The Council of Ministers approved a draft bill on October 10, 2018 and it have issued by the Finance Minister, Vladislav Goranov, on the Bulgarian Council of Ministers approved the draft bill issued by the Minister of Finance on 30 August 2018. The bill provides for several amendments to the Corporate Income Tax regime and contains measures for the implementation of the EU Anti-tax Avoidance Directive (ATAD). The draft bill has been submitted for further review and approval by the National Assembly.
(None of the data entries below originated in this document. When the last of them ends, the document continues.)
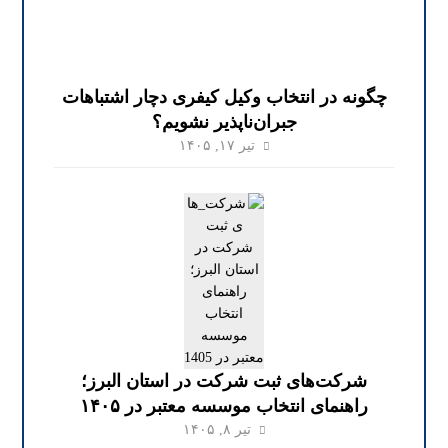
چگونه در انتخاب وکیل کیفری دچار اشتباهات
جبران‌ناپذیر نشویم؟
تیر ۱۷, ۱۴۰۵
شرکت‌های ثبت شرکت در استان البرز؛
راهنمای انتخاب موسسه معتبر در ۱۴۰۵
تیر ۸, ۱۴۰۵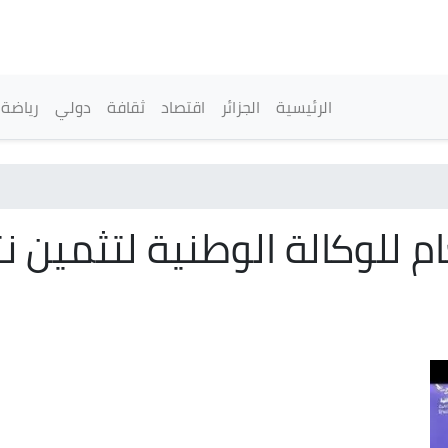
تجاوز
إلى
المحتوى
الرئيسي
القائمة الرئيسية
الرئيسية
الجزائر
اقتصاد
ثقافة
دولي
رياضة
ام للوكالة الوطنية لتثمين نت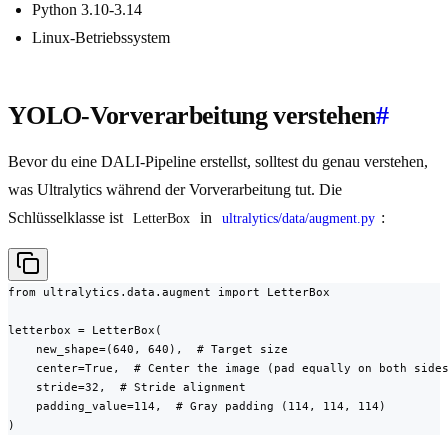
Python 3.10-3.14
Linux-Betriebssystem
YOLO-Vorverarbeitung verstehen
#
Bevor du eine DALI-Pipeline erstellst, solltest du genau verstehen,
was Ultralytics während der Vorverarbeitung tut. Die
Schlüsselklasse ist
in
:
LetterBox
ultralytics/data/augment.py
from ultralytics.data.augment import LetterBox

letterbox = LetterBox(

    new_shape=(640, 640),  # Target size

    center=True,  # Center the image (pad equally on both sides
    stride=32,  # Stride alignment

    padding_value=114,  # Gray padding (114, 114, 114)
In accordance with the bill, the restriction rule on interest deduction will be introduced under ATAD from January 1, 2019. This earnings before interest, taxes, depreciation and amortization rule (EBITDA rule) will be applicable for net deriving costs more than €3m per year and limit their deduction at 30% of the taxable EBITDA. Taxpayers that are lower than the threshold will follow a modified version of the existing thin capitalization regime which restricts tax deduction of interest expense to 75% of the book EBIT. On the other hand, taxpayers that are both thinly capitalized and have net borrowing costs exceed €3m would have to apply both tests and restrict their deduction to the outcome which is more restrictive.
The draft bill also announced the controlled foreign company (CFC) rules aiming to deter accumulation of profits shifted to jurisdictions with low effective tax rates while having no substantial business activities. A CFC is defined as any nonresident enterprise or PE whose profits are not subject to tax or are exempt from tax in Bulgaria where a taxable person alone or together in Bulgaria with related parties holds more than 50% of shares, profits or voting rights; and the effectively paid corporate income tax is lower than half of the corporate tax payable of such profits.